The core product principle I developed: for hardware, get the thing in front of the right users as early as possible, even if it's embarrassing. A prototype that works 60% of the time in the right hands is worth a thousand requirements documents.
App Design Without Established Patterns
When SmartBall shipped in 2013, there was no established design language for sports performance data. Strava was young. Whoop didn't exist. We were designing visualizations for kinematic data — spin axis, shot trajectory, impact point on the ball face — that no consumer app had shown before.
We did a lot of wrong things first. We tried to show everything we could measure, which was overwhelming. We used visualizations that were technically accurate but emotionally flat. We optimized for data richness at the expense of immediate comprehension.
The breakthrough came when we shifted from asking "how do we show this data?" to "what does a player need to feel after reviewing a session?"
The answer was: clarity and progress.
After a training session, a player needed to understand one or two things they did well and one thing to work on next time. Not 14 metrics. Not a data dashboard. A story.

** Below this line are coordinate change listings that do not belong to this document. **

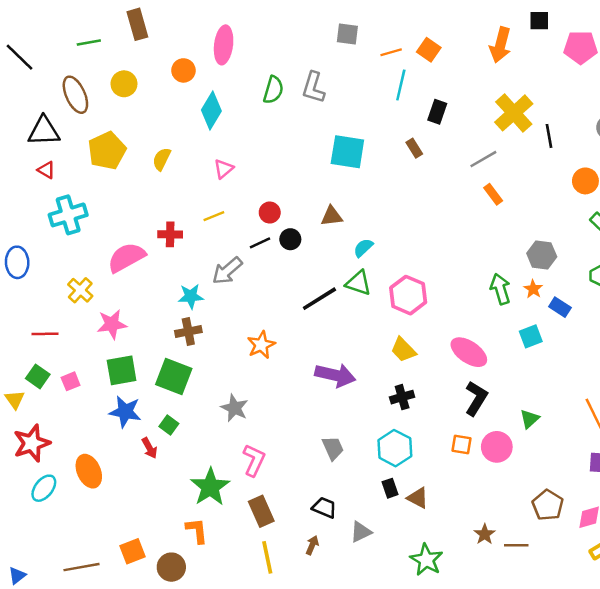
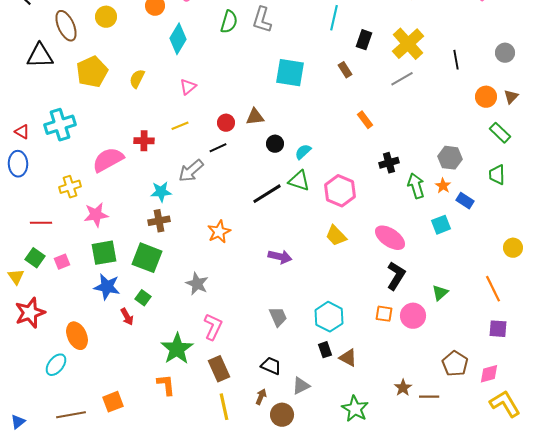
yellow cross: (514, 113) -> (408, 44), moved
red triangle: (46, 170) -> (22, 132), moved
orange rectangle: (493, 194) -> (365, 120), moved
brown triangle: (332, 216) -> (255, 117), moved
black circle: (290, 239) -> (275, 144), moved
yellow cross: (80, 290) -> (70, 187), turned 30
purple arrow: (335, 375) -> (280, 257), size x0.7
black cross: (402, 397) -> (389, 163), moved
cyan ellipse: (44, 488) -> (56, 365), moved
brown circle: (171, 567) -> (282, 415), moved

That reframe drove the final version of the app: session recap told as a narrative, with a clear "hero metric" per session type and specific technique cues tied to the player's actual data.
What Shipping Hardware Teaches You
Working on SmartBall gave me an engineering empathy I didn't have before. I learned:
- Battery life is a UX problem, not just an engineering constraint
- Bluetooth pairing is the most hated consumer experience in connected products, and it's almost always a solvable problem if you invest in it early
- The "magic moment" — when a user first sees their data and something clicks — is worth designing backward from
- Manufacturing tolerances matter to the product experience in ways that aren't obvious from spec sheets
I also developed a deep respect for the engineers who build physical things. Software can be patched. Metal is permanent.
SmartBall shipped with 17 patents. Every one of them represents a problem we encountered and solved in a way that didn't exist before. That's the thing about building in a genuinely new category — you don't have a roadmap to copy. You have to invent one.